§ TRY IT:
Lines from the one containing "MU tự đào hố chôn mình" through the end of the data below are to be transcribed exactly; leave out all others.

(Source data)
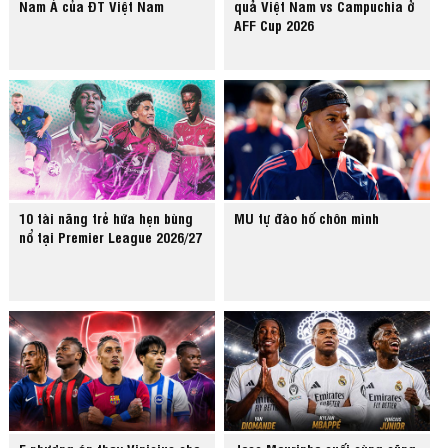
Nam Á của ĐT Việt Nam
quả Việt Nam vs Campuchia ở
AFF Cup 2026
10 tài năng trẻ hứa hẹn bùng
MU tự đào hố chôn mình
nổ tại Premier League 2026/27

§ FINISHED TASK:
MU tự đào hố chôn mình
nổ tại Premier League 2026/27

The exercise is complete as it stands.